Inverse Laplace Transformation Analysis of Stretched Exponential Relaxation

TL;DR

This paper evaluates the effectiveness of the Inverse Laplace Transform method in extracting relaxation rate distributions from NMR data with stretched exponential relaxation, highlighting its accuracy and limitations under various conditions.

Contribution

It demonstrates the ILT method's ability to accurately recover relaxation distributions for spin-1/2 nuclei and extends the analysis to higher spins, clarifying its applicability and limitations.

Findings

ILT accurately captures distributions for β ≤ 0.7

Effective at SNR > 40

ILT introduces artificial oscillations in some cases

Abstract

We investigate the effectiveness of the Inverse Laplace Transform (ILT) analysis method to extract the distribution of relaxation rates from nuclear magnetic resonance data with stretched exponential relaxation. Stretched-relaxation is a hallmark of a distribution of relaxation rates, and an analytical expression exists for this distribution for the case of a spin-1/2 nucleus. We compare this theoretical distribution with those extracted via the ILT method for several values of the stretching exponent and at different levels of experimental noise.
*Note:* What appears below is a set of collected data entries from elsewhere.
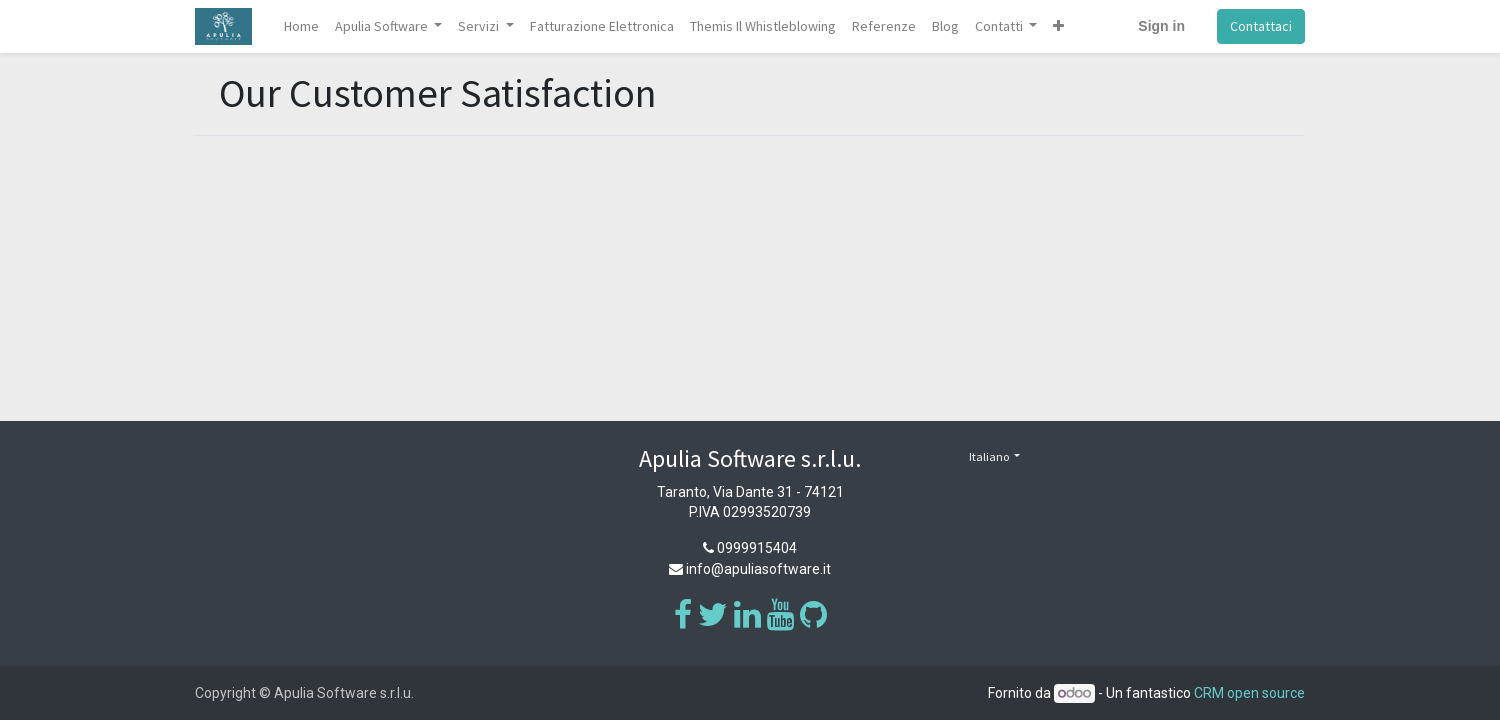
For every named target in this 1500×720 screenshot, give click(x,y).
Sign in (1161, 26)
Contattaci (1261, 26)
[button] (1058, 26)
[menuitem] (301, 26)
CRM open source (1249, 693)
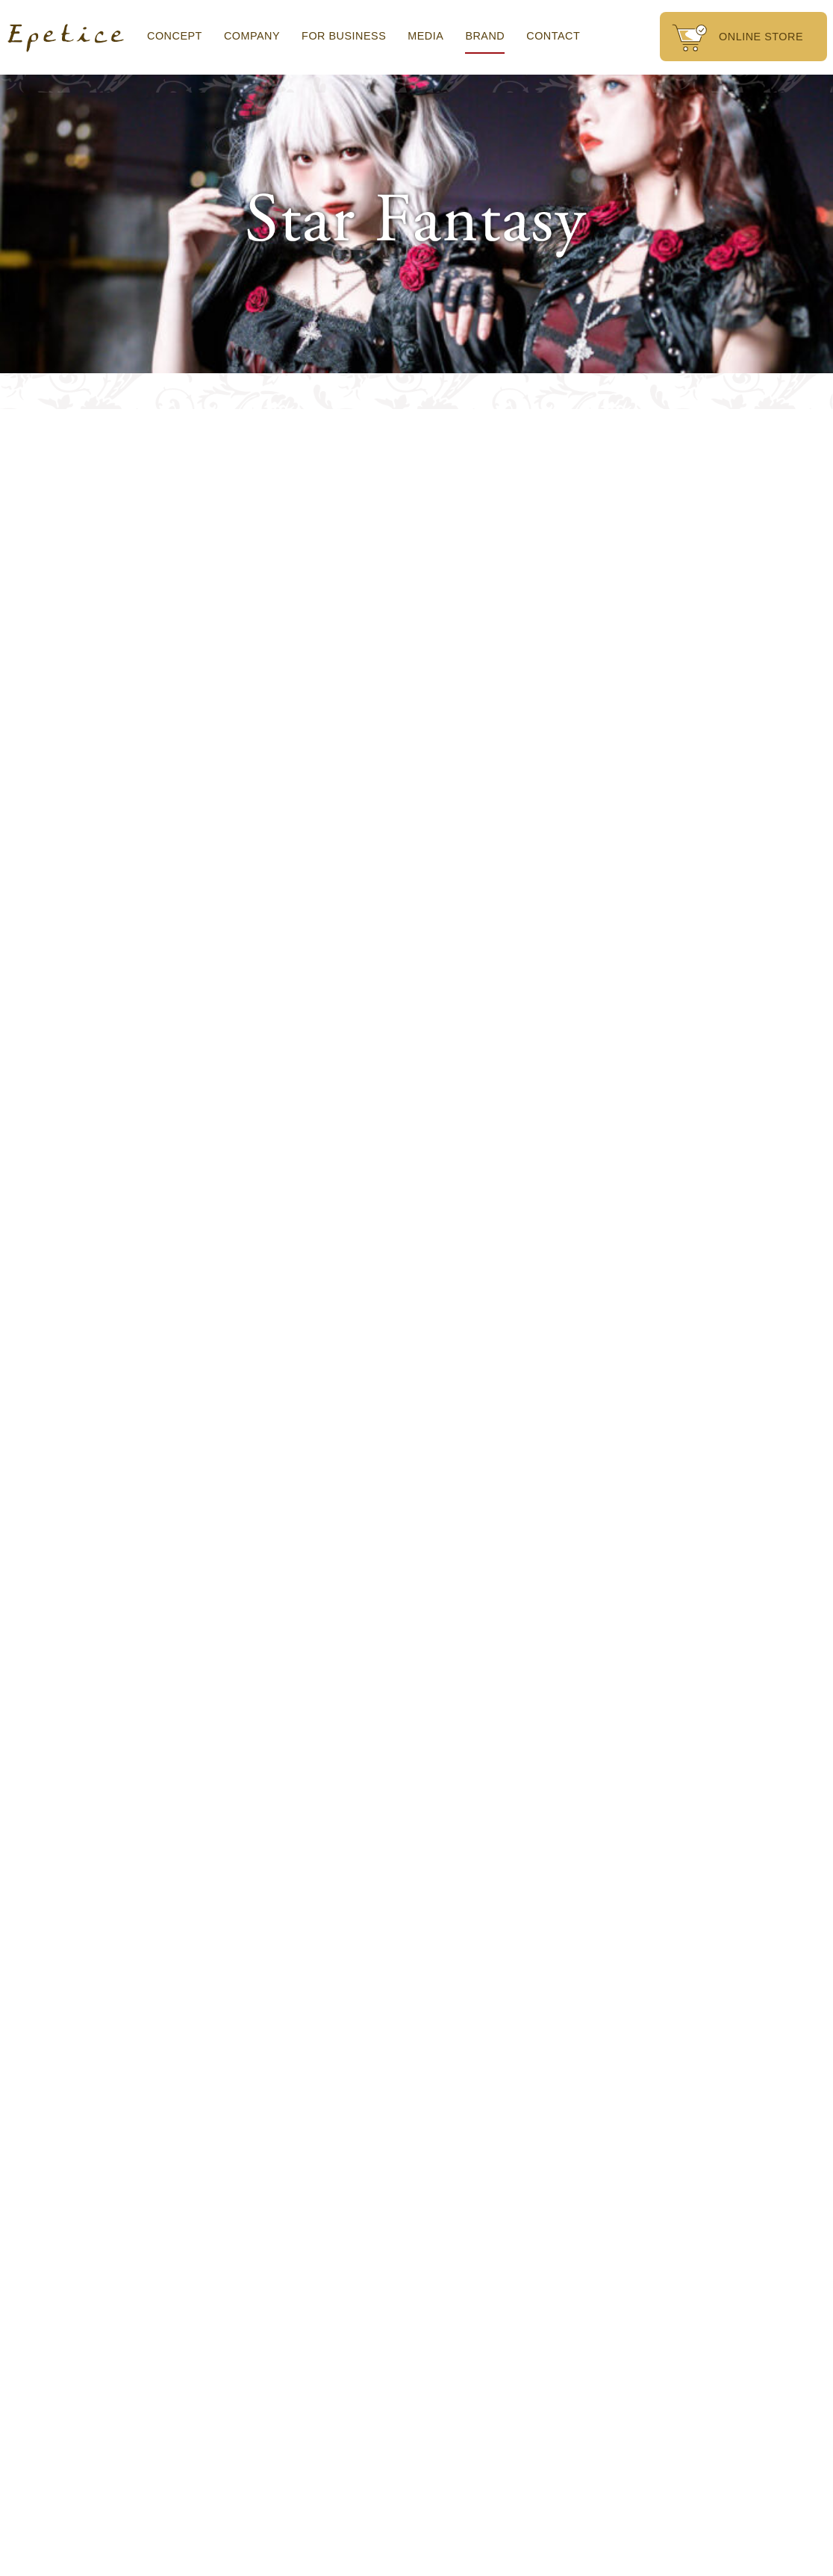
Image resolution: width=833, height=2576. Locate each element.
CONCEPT (174, 36)
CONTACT (553, 36)
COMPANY (252, 36)
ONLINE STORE (737, 38)
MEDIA (425, 36)
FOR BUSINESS (344, 36)
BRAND (485, 36)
The ILT accurately captures the distributions for $\beta \lesssim 0.7$, and for signal to noise ratios greater than $\sim 40$; however the ILT distributions tend to introduce artificial oscillatory components. We further use the ILT approach to analyze stretched relaxation for spin $I>1/2$ and find that the distributions are accurately captured by the theoretical expression for $I=1/2$. Our results provide a solid foundation to interpret distributions of relaxation rates for general spin $I$ in terms of stretched exponential fits.